The adherents of such belief system are driving the Islamisation project. Within it are transitionists (to use Ejaz Haider’s term), who believe in Islamising the state and its law and governance system to their liking and then using the state as a vehicle to promote pan-Islamism. The transformationists on the other hand wish to capture the state and enforce Shariah by force. The worldview of both is similar. The disagreement is over the preferred means to achieve their desired end. For the transformationist, the irrelevance of the FSC and CII is proof that his approach is better.

The transitionists have used the threat posed by transformationists to bargain with liberals and centrists to introduce measures such as the FSC and CII to ward off the radical Islamist. The centrists and some liberals bought the argument. How can artificial constructs such as states have a religion? But our constitution says ours does, so that Islamists are appeased. How can a liberal concede that the state can interfere with something as personal as one’s belief system? But we have even allowed the state to declare who is a Muslim and who isn’t.

How can a liberal concede that a handful of jurists ought to have the mandate to rule that a law created through democratic due process in a state comprising 96 percent Muslims is un-Islamic and consequently un-constitutional? The situation is particularly odious for liberals and centrists for they recognise the authority claimed by the constitution and vested by it in institutions such as the FSC. Islamists, both transitionists and transformationists, don’t yield to the legal or moral authority claimed by the FSC (or CII), unless the content of their rulings is to their liking.

When the FSC or CII say something sensible, the Islamist rejects it. But the centrists and liberals feel bound by whatever they say. A compromised liberal with a Machiavellian mindset could consider gratitude if FSC/CIIs milder approach controlled Islamist narrative. What we witness today are extremist Isis, TTPs, LeJs, JuDs controlling the narrative, the transitionists moving further right to not be rendered completely irrelevant, and centrists and compromised liberals moving along ceding further space to transitionists out of fear of radicals.

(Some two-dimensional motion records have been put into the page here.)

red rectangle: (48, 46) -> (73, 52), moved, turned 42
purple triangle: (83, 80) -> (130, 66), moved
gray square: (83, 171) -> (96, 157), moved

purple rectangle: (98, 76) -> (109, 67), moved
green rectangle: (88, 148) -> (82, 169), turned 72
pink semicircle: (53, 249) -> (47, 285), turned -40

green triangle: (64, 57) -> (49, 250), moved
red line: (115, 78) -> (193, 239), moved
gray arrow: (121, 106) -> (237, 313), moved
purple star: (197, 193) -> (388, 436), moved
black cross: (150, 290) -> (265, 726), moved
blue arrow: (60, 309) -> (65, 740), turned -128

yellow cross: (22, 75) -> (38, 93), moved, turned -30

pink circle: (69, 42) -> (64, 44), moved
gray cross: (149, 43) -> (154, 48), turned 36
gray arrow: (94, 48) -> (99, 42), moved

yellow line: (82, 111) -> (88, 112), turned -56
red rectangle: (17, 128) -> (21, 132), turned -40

Those advising liberals to consider gratitude for individual cogs of the Islamisation project must understand that as it stands today this project is a one-way descent into intolerance and bigotry. You can create an FSC or a CII and even if all it does is bind the centrist and the liberal (and not the Islamist who thinks it is too little or the radical who wants to kill all schoolchildren who might grow up to be rational tolerant beings) you still cannot undo it. Debates over our misused blasphemy law, Hudood laws, and recently over the CII’s utility in the Senate are examples.

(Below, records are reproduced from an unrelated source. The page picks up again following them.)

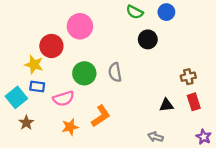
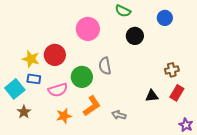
blue circle: (166, 12) -> (165, 18), moved
pink circle: (80, 26) -> (88, 29), moved
red circle: (51, 46) -> (55, 55), moved
green circle: (84, 73) -> (82, 77), moved
red rectangle: (194, 102) -> (177, 93), turned 49
gray arrow: (155, 137) -> (119, 115), moved

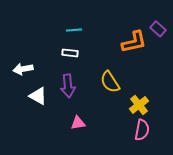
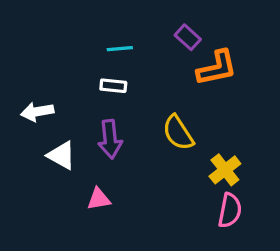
purple rectangle: (158, 29) -> (188, 37), moved
pink triangle: (78, 123) -> (99, 199), moved

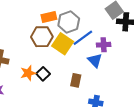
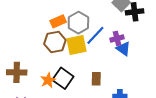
yellow square: (63, 44) -> (77, 45), turned -35
blue triangle: (95, 60) -> (123, 49), moved
black square: (43, 74) -> (63, 78), size x1.5

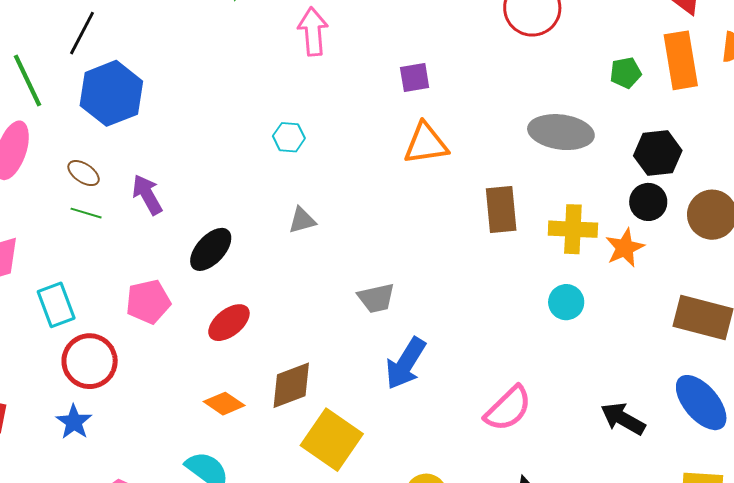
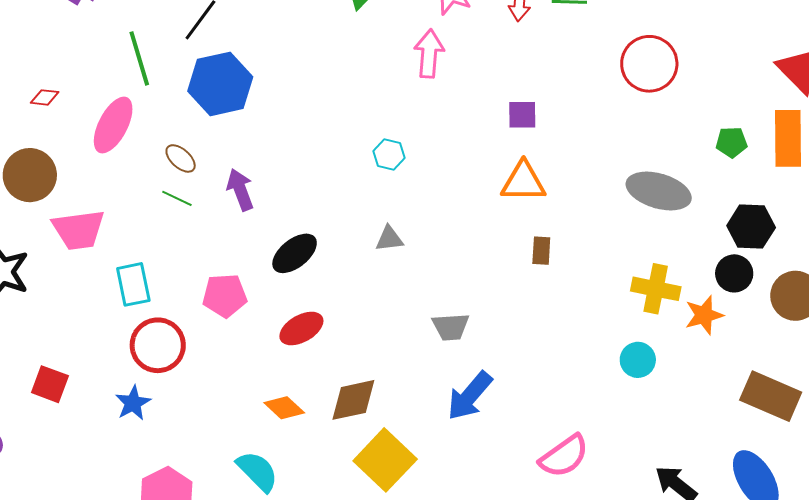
brown rectangle: (501, 209) -> (541, 251), moved, size x0.6

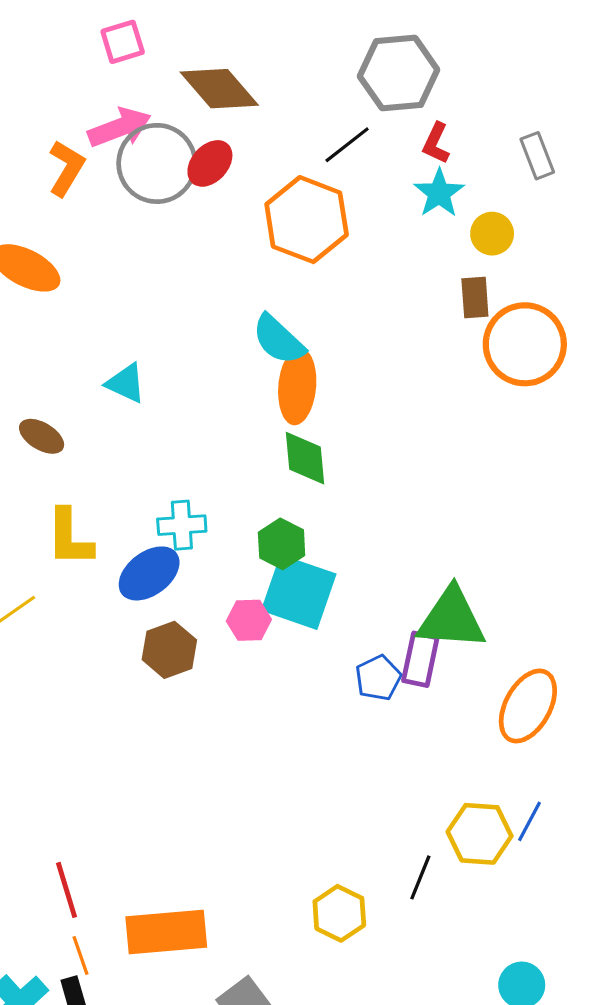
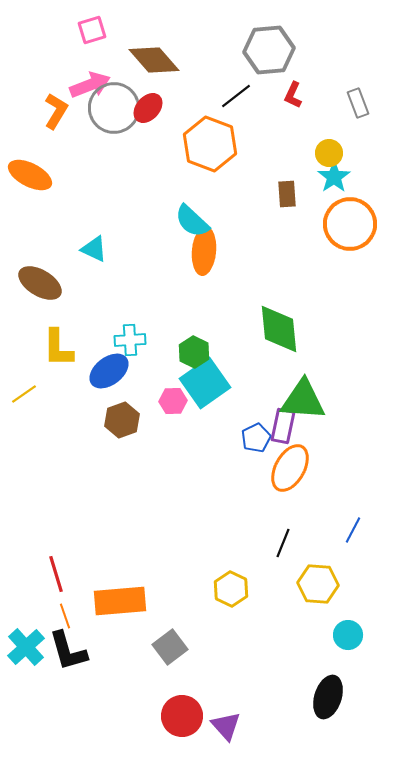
cyan star: (439, 193) -> (334, 177), moved
brown rectangle: (475, 298) -> (287, 194), moved
brown ellipse: (42, 436) -> (40, 283), size x1.5
green diamond: (305, 458) -> (279, 329), moved, size x1.4
cyan square: (299, 592) -> (205, 383), turned 36
orange ellipse: (528, 706) -> (290, 468), moved
yellow hexagon: (480, 834) -> (318, 584), moved
black line: (420, 877) -> (283, 543), moved

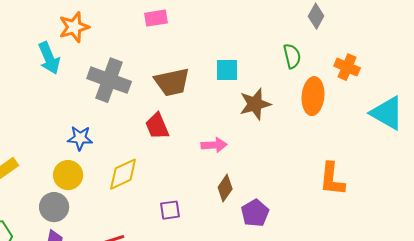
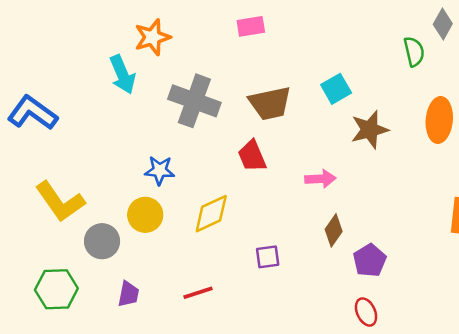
green semicircle: (292, 56) -> (414, 52), moved
cyan square: (227, 70) -> (336, 89), turned -30
gray circle: (54, 207) -> (102, 241), moved

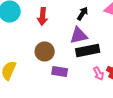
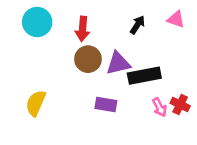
purple triangle: (79, 35) -> (118, 63), moved
brown circle: (45, 51) -> (88, 59), moved

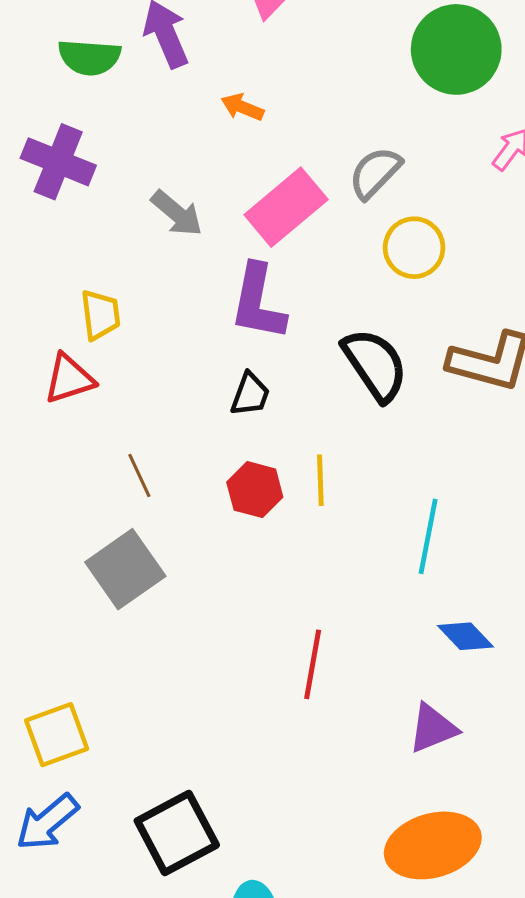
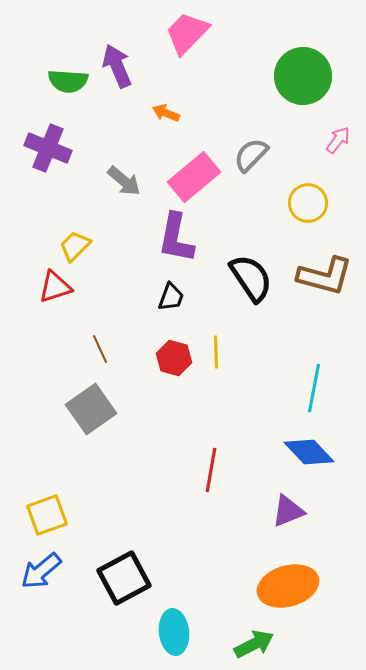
yellow circle: (414, 248) -> (308, 203), moved
yellow trapezoid: (100, 315) -> (75, 246), turned -128
cyan line: (428, 536) -> (314, 388), moved
blue diamond: (466, 636) -> (309, 452), size x1.4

One has to admit that Pakistan, as it stands today, is an example of the complete failure of the liberal to shape the national narrative. The question is not whether liberals are right or wrong, but rather: what is the scorecard of those who do believe in the liberal cause? In the belief that the Islamist will become milder if appeased, the liberal has forsaken his own cause. While the Islamist has become radical, the liberal has become a hypocrite. And the hypocrisy is motivated by the mistaken belief that it will help pre-empt the Islamist’s demand for another pound of flesh.

In voting for prohibition, in declaring Ahmadis non-Muslim, in stamping the state with a belief and allowing it to become enforcer of religion as opposed to facilitator, and in opting for hypocrisy as a considered device to seem agreeable to the Islamist, the liberal has abandoned his cause. With the rise of this pragmatic liberal, the starting point for any negotiation with the Islamist is not a liberal but a centrist position and any settlement is by default in the zone between the centre and extreme right. Is the rightward drift of the polity surprising?